Hoeven, Bennet introduce HOS, ELD reform bill

Bipartisan legislation to reform the Hours of Service and Electronic Logging Device regulations at the U.S. Department of Transportation was introduced June 12 in the U.S. Senate. Further, the enforcement of the ELD rule would be delayed until the U.S. Secretary of Transportation formally proposes the reforms required under the bill.

Sens. John Hoeven, R-ND, and Michael Bennet, D-CO, introduced the bill known as the Modernizing Agricultural Transportation Act.

“Improving highway safety is an important goal, but the rules we put in place must recognize the very real challenges faced by those who haul livestock and other perishable commodities,” Hoeven said. “Our legislation would delay enforcement while ensuring that the HOS and ELD rules are reformed with the concerns of all impacted stakeholders taken into account. That means providing a permanent, flexible solution that both strengthens safety and ensures the humane transportation of livestock.”

Said Bennet, “Our bipartisan legislation will provide Colorado’s farmers and ranchers a seat at the table to help develop sensible rules around the transportation of agricultural goods. It is important that we maintain safe roads for all, while also recognizing the unique flexibility needed for the transportation of Colorado’s agriculture products.”

Specifically, the Hoeven-Bennet bill would establish a working group at DOT to identify obstacles to the safe, humane and market-efficient transport of livestock and, within one year of the group’s establishment, develop guidelines for regulatory or legislative action to improve the transportation of these commodities. The working group will be comprised of representatives from the transportation and agriculture industries, as well as the U.S. Department of Agriculture, and is required to consider:

• The impact, incompatibilities and other challenges and concerns of existing HOS rules and ELD rules under the Federal Motor Carrier Safety Administration on the commercial transport of livestock, insects and agricultural commodities.

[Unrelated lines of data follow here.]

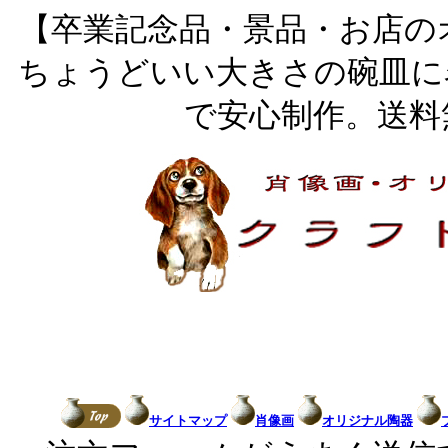
【卒業記念品・景品・お店の
ちょうどいい大きさの碗皿に
で安心制作。送料
サイトマップ
肖像画
オリジナル陶器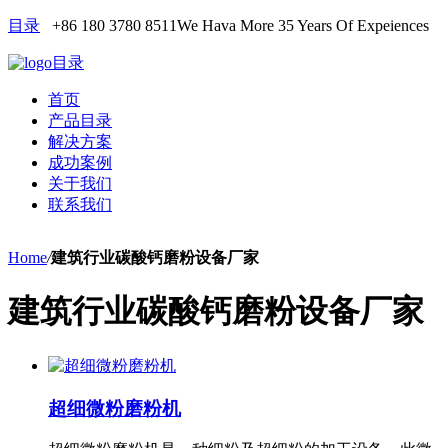
目录
+86 180 3780 8511
We Hava More 35 Years Of Expeiences
目录
首页
产品目录
解决方案
成功案例
关于我们
联系我们
Home
/
建筑行业碳酸钙磨粉设备厂家
建筑行业碳酸钙磨粉设备厂家
超细微粉磨粉机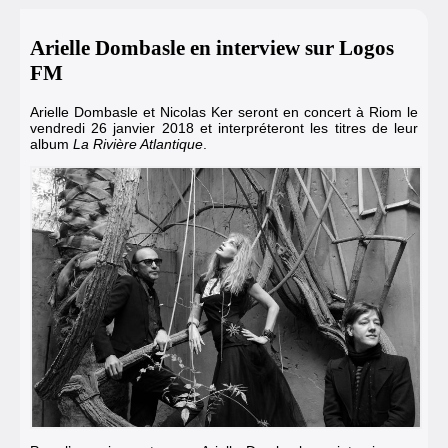
Arielle Dombasle en interview sur Logos
FM
Arielle Dombasle et Nicolas Ker seront en
concert à Riom le
vendredi 26 janvier 2018
et interpréteront les titres de leur
album
La Rivière Atlantique
.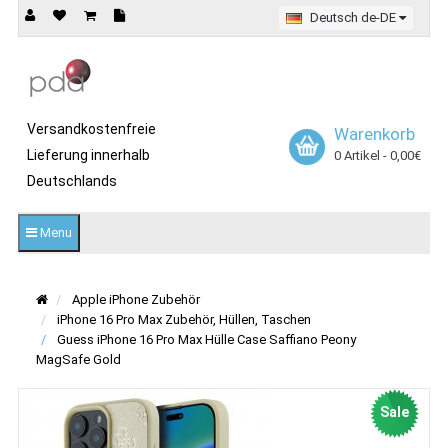
Deutsch de-DE
Versandkostenfreie
Warenkorb
Lieferung innerhalb
0 Artikel - 0,00€
Deutschlands
Menu
Apple iPhone Zubehör
iPhone 16 Pro Max Zubehör, Hüllen, Taschen
Guess iPhone 16 Pro Max Hülle Case Saffiano Peony
MagSafe Gold
Sale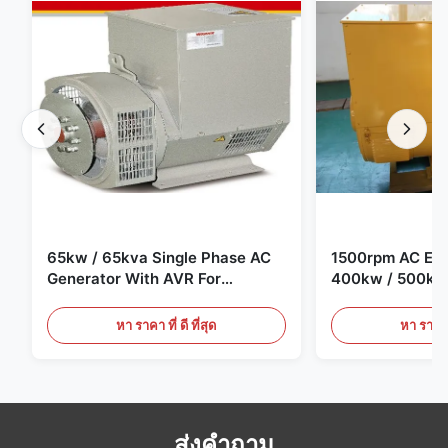
65kw / 65kva Single Phase AC
1500rpm AC Elec
Generator With AVR For
400kw / 500kv
Generator Set
Generator Set
หา ราคา ที่ ดี ที่สุด
หา ราคา ที
ส่งคำถาม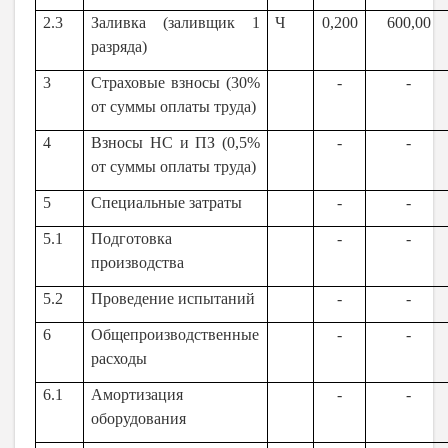
2.3
Заливка (заливщик 1
Ч
0,200
600,00
разряда)
3
Страховые взносы (30%
-
-
от суммы оплаты труда)
4
Взносы НС и ПЗ (0,5%
-
-
от суммы оплаты труда)
5
Специальные затраты
-
-
5.1
Подготовка
-
-
производства
5.2
Проведение испытаний
-
-
6
Общепроизводственные
-
-
расходы
6.1
Амортизация
-
-
оборудования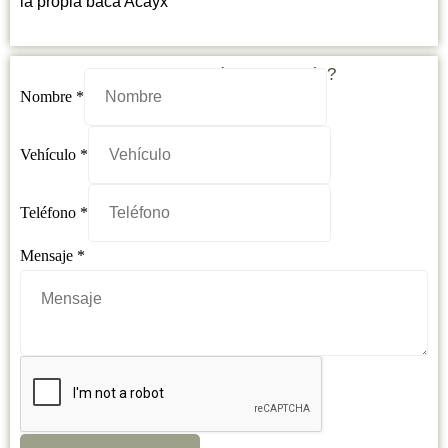
la propia baca Acayx
¿Necesitas más información?
Vehículo
Nombre
*
Mensaje
Teléfono
Vehículo
*
Teléfono
*
Mensaje
*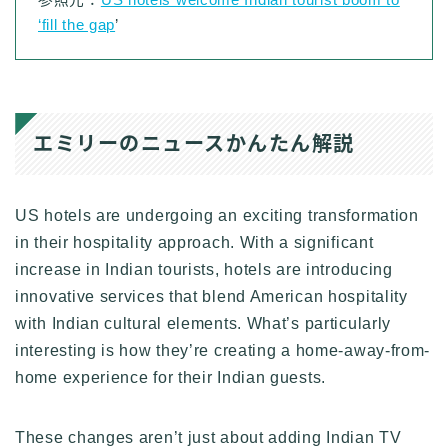
‘fill the gap
’
エミリーのニュースかんたん解説
US hotels are undergoing an exciting transformation
in their hospitality approach. With a significant
increase in Indian tourists, hotels are introducing
innovative services that blend American hospitality
with Indian cultural elements. What’s particularly
interesting is how they’re creating a home-away-from-
home experience for their Indian guests.
These changes aren’t just about adding Indian TV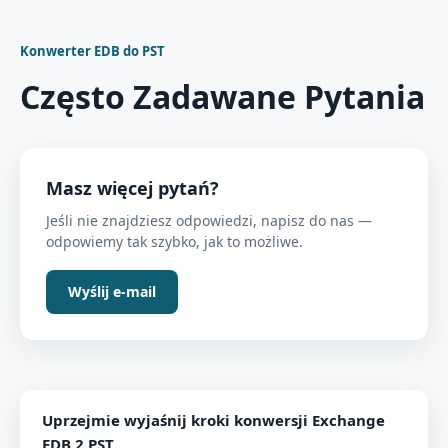
Konwerter EDB do PST
Często Zadawane Pytania
Masz więcej pytań?
Jeśli nie znajdziesz odpowiedzi, napisz do nas —
odpowiemy tak szybko, jak to możliwe.
Wyślij e-mail
Uprzejmie wyjaśnij kroki konwersji Exchange
EDB 2 PST.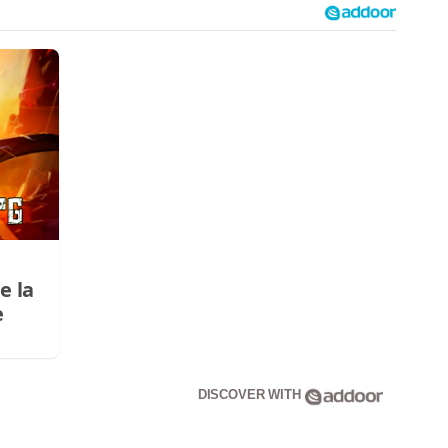
e la
e
DISCOVER WITH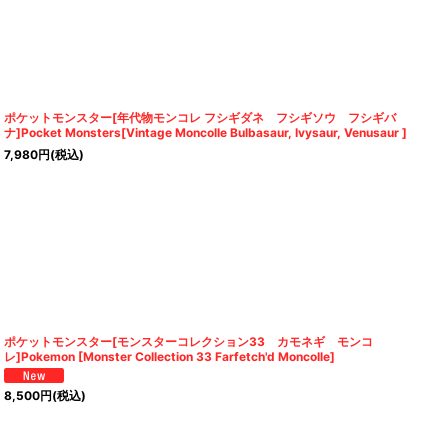
ポケットモンスター[年代物モンコレ フシギダネ フシギソウ フシギバ
ナ]Pocket Monsters[Vintage Moncolle Bulbasaur, Ivysaur, Venusaur ]
7,980
円
(税込)
ポケットモンスター[モンスターコレクション33 カモネギ モンコ
レ]Pokemon [Monster Collection 33 Farfetch'd Moncolle]
8,500
円
(税込)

• Initiatives and regulatory changes that maintain and protect highway safety and allow for the safe, efficient and productive marketplace transport of livestock, insects and agricultural commodities.

• Other related issues that the Transportation Secretary considers appropriate.

Within 120 days of receiving the working group’s report, the Transportation Secretary must propose regulatory changes to the HOS and ELD regulations, taking into account the findings and recommendations of the working group.

The Modernizing Agricultural Transportation Act has the support of the National Pork Producers Council, National Cattlemen’s Beef Association, United States Cattlemen’s Association, Livestock Marketing Association, American Farm Bureau Federation, the American Honey Producers Association, and the Rocky Mountain Farmer’s Union.

“The National Cattlemen’s Beef Association and the producers we represent are glad to see another bipartisan effort designed to provide much-needed relief for livestock haulers,” Kevin Kester, president of the National Cattleman’s Beef Association, said. “The Modernizing Agricultural Transportation Act requires the Secretary of the Department of Transportation to establish a working group to address the implementation of electronic logging devices and the overly restrictive hours of service rules that livestock haulers face today. We look forward to continuing our work with members of Congress, industry groups and the Department of Transportation as we work to find solutions to our current transportation concerns.”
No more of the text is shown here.